NOTE — the refine provides ONE polynomial step; the iteration count is firmware. The TIE op supplies a single QLI refine step plus the coefficient tables. Any further Newton/QLI iteration on top of these seeds is a firmware-kernel decision, out of the ISA carve.
[HIGH structure / iteration-count CARRIED firmware]
4.5 Timing and worked pattern [HIGH/OBSERVED]

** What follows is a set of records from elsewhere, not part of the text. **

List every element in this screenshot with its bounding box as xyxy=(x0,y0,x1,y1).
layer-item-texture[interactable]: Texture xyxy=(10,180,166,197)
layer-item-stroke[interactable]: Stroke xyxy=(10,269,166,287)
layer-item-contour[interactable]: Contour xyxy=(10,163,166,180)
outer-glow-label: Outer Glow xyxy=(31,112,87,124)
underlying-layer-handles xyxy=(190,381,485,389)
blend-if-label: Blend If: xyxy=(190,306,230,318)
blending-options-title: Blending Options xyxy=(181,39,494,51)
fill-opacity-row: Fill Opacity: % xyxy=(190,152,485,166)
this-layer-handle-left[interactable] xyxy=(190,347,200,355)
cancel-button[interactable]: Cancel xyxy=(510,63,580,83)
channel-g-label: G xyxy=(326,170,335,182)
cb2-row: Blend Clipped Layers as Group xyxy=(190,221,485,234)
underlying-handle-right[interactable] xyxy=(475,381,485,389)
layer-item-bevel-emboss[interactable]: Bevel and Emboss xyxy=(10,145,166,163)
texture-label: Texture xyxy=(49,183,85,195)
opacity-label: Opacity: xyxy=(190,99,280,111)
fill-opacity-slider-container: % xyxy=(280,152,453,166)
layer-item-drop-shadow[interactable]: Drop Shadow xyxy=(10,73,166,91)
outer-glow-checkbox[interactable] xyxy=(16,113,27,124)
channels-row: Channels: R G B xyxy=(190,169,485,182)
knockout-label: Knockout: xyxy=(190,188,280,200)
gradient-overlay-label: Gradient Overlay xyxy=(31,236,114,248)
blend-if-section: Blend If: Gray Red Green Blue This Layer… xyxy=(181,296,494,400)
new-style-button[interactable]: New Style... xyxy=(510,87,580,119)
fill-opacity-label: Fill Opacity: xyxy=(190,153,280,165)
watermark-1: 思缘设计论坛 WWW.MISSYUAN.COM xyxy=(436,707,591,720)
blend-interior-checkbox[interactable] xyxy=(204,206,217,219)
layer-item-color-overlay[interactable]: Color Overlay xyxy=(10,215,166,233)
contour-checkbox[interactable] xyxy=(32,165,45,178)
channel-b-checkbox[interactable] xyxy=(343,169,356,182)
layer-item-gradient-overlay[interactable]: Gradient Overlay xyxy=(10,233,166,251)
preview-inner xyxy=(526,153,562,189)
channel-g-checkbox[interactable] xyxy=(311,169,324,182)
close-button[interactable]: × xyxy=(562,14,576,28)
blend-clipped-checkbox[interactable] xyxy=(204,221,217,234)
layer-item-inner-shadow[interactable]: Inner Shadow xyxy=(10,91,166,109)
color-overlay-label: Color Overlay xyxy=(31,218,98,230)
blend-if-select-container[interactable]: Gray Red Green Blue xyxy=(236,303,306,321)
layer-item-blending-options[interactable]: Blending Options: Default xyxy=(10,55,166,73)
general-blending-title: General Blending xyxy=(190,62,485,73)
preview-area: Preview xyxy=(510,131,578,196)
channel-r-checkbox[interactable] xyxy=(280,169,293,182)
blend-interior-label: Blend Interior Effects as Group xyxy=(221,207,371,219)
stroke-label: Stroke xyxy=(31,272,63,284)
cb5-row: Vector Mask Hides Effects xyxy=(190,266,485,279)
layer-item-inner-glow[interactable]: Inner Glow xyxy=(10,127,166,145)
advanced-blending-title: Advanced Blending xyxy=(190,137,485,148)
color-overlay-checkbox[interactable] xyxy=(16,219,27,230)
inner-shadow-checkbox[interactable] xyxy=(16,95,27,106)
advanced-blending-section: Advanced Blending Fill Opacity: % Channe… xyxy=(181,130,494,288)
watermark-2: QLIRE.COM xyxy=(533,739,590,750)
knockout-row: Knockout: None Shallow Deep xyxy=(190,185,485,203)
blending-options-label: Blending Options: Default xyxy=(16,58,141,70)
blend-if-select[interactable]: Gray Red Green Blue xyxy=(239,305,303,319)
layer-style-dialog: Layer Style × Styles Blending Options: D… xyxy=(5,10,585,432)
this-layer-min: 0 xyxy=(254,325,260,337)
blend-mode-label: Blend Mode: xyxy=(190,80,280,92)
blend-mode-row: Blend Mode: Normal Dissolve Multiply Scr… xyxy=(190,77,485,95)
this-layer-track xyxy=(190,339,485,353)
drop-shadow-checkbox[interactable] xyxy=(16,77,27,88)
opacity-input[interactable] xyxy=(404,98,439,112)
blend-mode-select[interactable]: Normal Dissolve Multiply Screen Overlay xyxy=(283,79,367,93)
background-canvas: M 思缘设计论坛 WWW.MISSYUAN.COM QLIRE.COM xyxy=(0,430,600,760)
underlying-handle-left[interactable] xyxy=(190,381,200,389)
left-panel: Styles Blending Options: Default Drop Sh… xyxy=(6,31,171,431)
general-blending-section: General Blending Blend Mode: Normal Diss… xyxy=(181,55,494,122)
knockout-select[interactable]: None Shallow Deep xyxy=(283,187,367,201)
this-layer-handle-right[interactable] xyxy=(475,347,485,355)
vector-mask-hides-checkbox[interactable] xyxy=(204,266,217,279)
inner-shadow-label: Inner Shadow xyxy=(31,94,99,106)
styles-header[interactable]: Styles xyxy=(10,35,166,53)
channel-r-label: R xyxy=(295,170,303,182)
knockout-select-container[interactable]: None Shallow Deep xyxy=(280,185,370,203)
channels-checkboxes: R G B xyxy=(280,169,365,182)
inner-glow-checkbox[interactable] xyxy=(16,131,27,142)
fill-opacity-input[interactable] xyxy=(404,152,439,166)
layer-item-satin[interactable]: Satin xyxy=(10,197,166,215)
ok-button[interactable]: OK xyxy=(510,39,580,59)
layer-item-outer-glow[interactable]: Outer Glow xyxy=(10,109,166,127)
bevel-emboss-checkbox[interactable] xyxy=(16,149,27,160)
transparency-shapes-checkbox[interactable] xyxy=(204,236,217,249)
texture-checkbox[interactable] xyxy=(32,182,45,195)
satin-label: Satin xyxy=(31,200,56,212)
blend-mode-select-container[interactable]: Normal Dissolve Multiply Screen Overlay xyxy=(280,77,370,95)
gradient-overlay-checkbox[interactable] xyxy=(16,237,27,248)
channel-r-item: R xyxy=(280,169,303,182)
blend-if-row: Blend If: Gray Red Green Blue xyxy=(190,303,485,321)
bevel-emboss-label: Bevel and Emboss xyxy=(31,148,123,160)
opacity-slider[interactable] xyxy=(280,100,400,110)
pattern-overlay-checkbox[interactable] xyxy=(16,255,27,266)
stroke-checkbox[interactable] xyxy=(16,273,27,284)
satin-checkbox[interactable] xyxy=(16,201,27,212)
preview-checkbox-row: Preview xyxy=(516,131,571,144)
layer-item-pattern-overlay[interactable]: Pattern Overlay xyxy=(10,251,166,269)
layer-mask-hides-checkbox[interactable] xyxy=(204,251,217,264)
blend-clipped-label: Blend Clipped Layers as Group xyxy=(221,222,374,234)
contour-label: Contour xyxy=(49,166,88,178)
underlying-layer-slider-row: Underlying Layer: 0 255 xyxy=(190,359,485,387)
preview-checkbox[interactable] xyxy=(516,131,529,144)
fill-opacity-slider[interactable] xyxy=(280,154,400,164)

This is the deepest vector latency in the batch: the IVP_RECIPQLIN_2XF32_0 scoreboard runs
…_inst_stage0 … _stage15 — 16 stages. USE vr@10, the 5 enables + 5 flags @14, CPENABLE@3; DEF
recip/rsqrt prefanout @9, flop2@11, flop3@12, vt@13 (≈3-cycle result latency), FSR flag writeback
@14, and VectorPipeImpreciseErr@15 (the pipe-level imprecise-error output). The fp transcendental pipe
is thus ~2 cycles deeper than the integer ALU and ~1 deeper than the fp-FMA.
recipqli.s v4, v6 → 32505818e206452f { nop; nop; nop; recipqli.s v4, v6 }
ivp_recipqlin_2xf32_0 v4, v6 → 32505718e206452f ([7:4]/byte 0x58→0x57 = .S/seg-0 discriminator)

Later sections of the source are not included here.